6) G3P is converted to 1,3 BPG by glyceraldehyde 3 phosphate dehydrogenase, producing NADH.

Arsenic Poisoning: Arsenic inhibits pyruvate dehydrogenase by binding to lipoic acid. Pentavalent arsenic (arsenate) prevents the formation of NADH and ATP in glycolysis by competing with inorganic phosphate as a substrate for G3P dehydrogenase. Arsenic also inhibits the ATP synthase enzyme.

2,3 BPG: In RBCs, 1,3 BPG is converted to 2,3 BPG by the enzyme BPG mutase, facilitating increased oxygen delivery to tissues.

7) 1,3 BPG is converted to 3 phosphoglycerate by phosphoglycerate kinase. ATP is produced.

8) 3 phosphoglycerate is converted to 2 phosphoglycerate by phosphoglycerate mutase.

9) 2 phosphoglycerate is converted to PEP (phosphoenolpyruvate) by enolase.

10) PEP is converted to pyruvate by pyruvate kinase. ATP is formed.

• In the liver, pyruvate kinase is activated by fructose 1,6 biphosphate (feed-forward regulation)
• When blood glucose is low, elevated glucagon increases cAMP, activating protein kinase A and causing phosphorylation and inactivation of pyruvate kinase

The metabolic steps of glycolysis and TCA cycle. The steps involved in glycolysis and the TCA cycle are demarcated separately. ATP/GTP utilization or synthesis is shown in green, while NAD + /NADH and FAD/FADH 2 are shown in red. Also indicated are the numbers of NADH, FADH 2, and ATP/GTP generated when one molecule of glucose is consumed following glycolysis, TCA cycle, and oxidative phosphorylation.
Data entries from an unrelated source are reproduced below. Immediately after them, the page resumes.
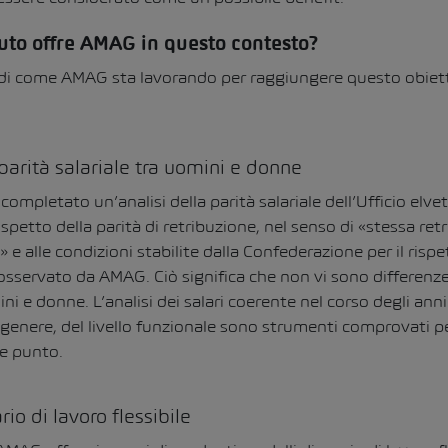
uto offre AMAG in questo contesto?
 di come AMAG sta lavorando per raggiungere questo obiett
 parità salariale tra uomini e donne
mpletato un’analisi della parità salariale dell’Ufficio elveti
ispetto della parità di retribuzione, nel senso di «stessa ret
» e alle condizioni stabilite dalla Confederazione per il rispe
 osservato da AMAG. Ciò significa che non vi sono differenze
ini e donne. L’analisi dei salari coerente nel corso degli anni
 genere, del livello funzionale sono strumenti comprovati pe
e punto.
rio di lavoro flessibile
Pyruvate Kinase Deficiency: Mature RBCs lack mitochondria and depend entirely on glycolysis for ATP. Decreased ATP damages the RBC membrane and alters cell shape, ultimately leading to phagocytosis by splenic macrophages and hemolytic anemia. RBCs compensate by increasing 2,3 BPG. In pyruvate kinase deficiency, pyruvate kinase is mutated and may show altered kinetics such as abnormal response to the activator fructose 1,6 biphosphate; abnormal Km or Vmax; abnormal folding; reduced enzyme amounts; etc.

Pyruvate to lactate: Lactate is the end product of anaerobic glycolysis, produced by lactate dehydrogenase in the lens, cornea, renal medulla, testes, leukocytes, and RBCs.
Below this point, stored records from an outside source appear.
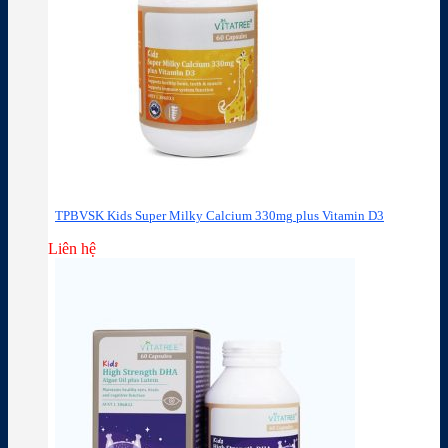
TPBVSK Kids Super Milky Calcium 330mg plus Vitamin D3
Liên hệ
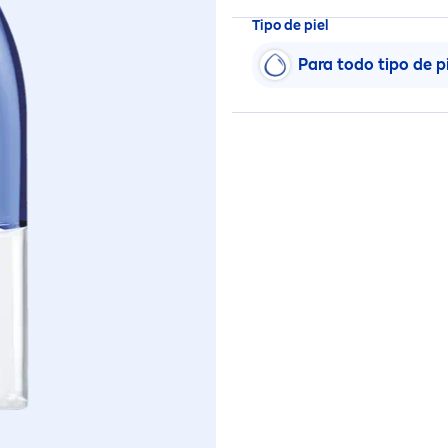
Tipo de piel
Para todo tipo de pi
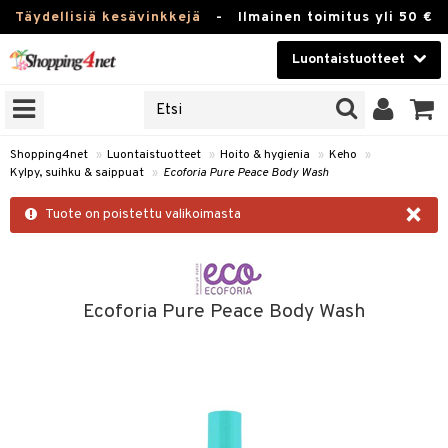
Täydellisiä kesävinkkejä
-
Ilmainen toimitus yli 50 €
Luontaistuotteet
ERKKEJÄ
Kauneudenhoito
JAT
UOTTEITA
Piilolinssit
Shopping4net
»
Luontaistuotteet
»
Hoito & hygienia
»
Keho
»
Kylpy, suihku & saippuat
»
Ecoforia Pure Peace Body Wash
Luontaistuotteet
silmät
×
Tuote on poistettu valikoimasta
Apteekki
suus
apot
Fitness
Koti & Sisustus
Ecoforia Pure Peace Body Wash
Lelut, Lapsi & Vauva
kkeet
Tuotemerkkejä
otteet
ät & pähkinät
Kampanjat
iho & kynnet
en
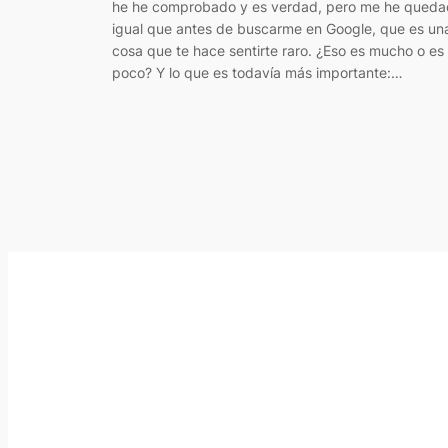
he he comprobado y es verdad, pero me he qued
igual que antes de buscarme en Google, que es un
cosa que te hace sentirte raro. ¿Eso es mucho o es
poco? Y lo que es todavía más importante:…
In exercising skeletal muscle, NADH production can exceed the oxidative capacity of the respiratory chain. This increases the NADH/NAD ratio, which favors reduction of pyruvate to lactate by lactate dehydrogenase (LDH) (a bidirectional enzyme). Lactic acid in muscle may cause cramps.
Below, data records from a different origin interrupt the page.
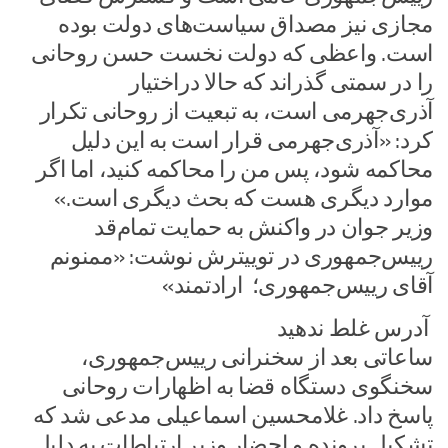
مجازی نیز مصداق سیاست‌های دولت بوده
است. واعظی که دولت نخست حسن روحانی
را در سمتی گذراند که حالا دراختیار
آذری‌جهرمی است، به تبعیت از روحانی تکرار
کرد: «آذری‌جهرمی قرار است به این دلیل
محاکمه شود، پس من را محاکمه‌ کنید، اما اگر
موارد دیگری هست که بحث دیگری است.»
وزیر جوان در واکنش به حمایت تمام‌قد
رییس‌جمهوری در توییترش نوشت: «ممنونم
آقای رییس‌جمهوری؛ ارادتمند»
آدرس غلط ندهید
ساعاتی بعد از سخنرانی رییس‌جمهوری،
سخنگوی دستگاه قضا به اظهارات روحانی
پاسخ داد. غلامحسین اسماعیلی مدعی شد که
تشکیل پرونده و احضار وزیر ارتباطات به دلیل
When the NADH/NAD ratio is low (e.g., in heart muscle and liver), LDH favors oxidation of lactate from blood to pyruvate. In the liver, pyruvate is either converted to glucose by gluconeogenesis or oxidized in the TCA cycle.

Measurement of lactic acid levels is an indicator of “oxygen debt” and predicts mortality and morbidity in many clinical conditions.